§ 135.167 Emergency equipment: Extended overwater operations.
(a) Except where the Administrator, by amending the operations specifications of the certificate holder, requires the carriage of all or any specific items of the equipment listed below for any overwater operation, or, upon application of the certificate holder, the Administrator allows deviation for a particular extended overwater operation, no person may operate an aircraft in extended overwater operations unless it carries, installed in conspicuously marked locations easily accessible to the occupants if a ditching occurs, the following equipment:
(1) An approved life preserver equipped with an approved survivor locator light for each occupant of the aircraft. The life preserver must be easily accessible to each seated occupant.

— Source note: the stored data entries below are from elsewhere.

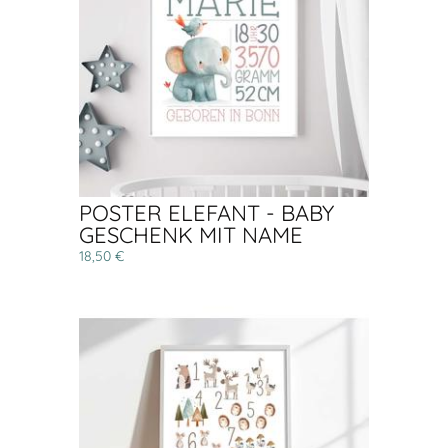
POSTER ELEFANT - BABY
GESCHENK MIT NAME
18,50 €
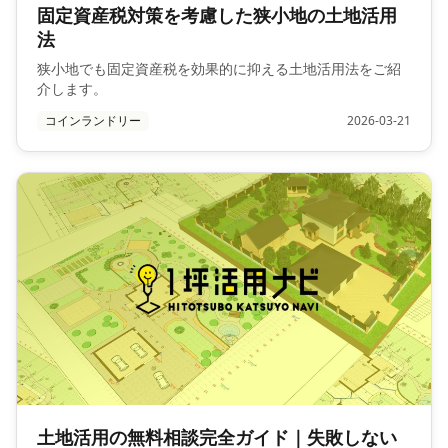
固定資産税対策を考慮した狭小地の土地活用
法
狭小地でも固定資産税を効果的に抑える土地活用法をご紹
介します。
コインランドリー
2026-03-21
土地活用の無料相談完全ガイド｜失敗しない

(2) Enough approved liferafts of a rated capacity and buoyancy to accommodate the occupants of the aircraft.
(b) Each liferaft required by paragraph (a) of this section must be equipped with or contain at least the following:
(1) One approved survivor locator light.
(2) One approved pyrotechnic signaling device.
(3) Either—
(i) One survival kit, appropriately equipped for the route to be flown; or
(ii) One canopy (for sail, sunshade, or rain catcher);
(iii) One radar reflector;
(iv) One liferaft repair kit;
(v) One bailing bucket;
(vi) One signaling mirror;
(vii) One police whistle;
(viii) One raft knife;
(ix) One CO 2 bottle for emergency inflation;
(x) One inflation pump;
(xi) Two oars;
(xii) One 75-foot retaining line;
(xiii) One magnetic compass;
(xiv) One dye marker;
(xv) One flashlight having at least two size “D” cells or equivalent;
(xvi) A 2-day supply of emergency food rations supplying at least 1,000 calories per day for each person;
(xvii) For each two persons the raft is rated to carry, two pints of water or one sea water desalting kit;
(xviii) One fishing kit; and
(xix) One book on survival appropriate for the area in which the aircraft is operated.
(c) No person may operate an airplane in extended overwater operations unless there is attached to one of the life rafts required by paragraph (a) of this section, an approved survival type emergency locator transmitter. Batteries used in this transmitter must be replaced (or recharged, if the batteries are rechargeable) when the transmitter has been in use for more than 1 cumulative hour, or, when 50 percent of their useful life (or for rechargeable batteries, 50 percent of their useful life of charge) has expired, as established by the transmitter manufacturer under its approval. The new expiration date for replacing (or recharging) the battery must be legibly marked on the outside of the transmitter. The battery useful life (or useful life of charge) requirements of this paragraph do not apply to batteries (such as water-activated batteries) that are essentially unaffected during probable storage intervals.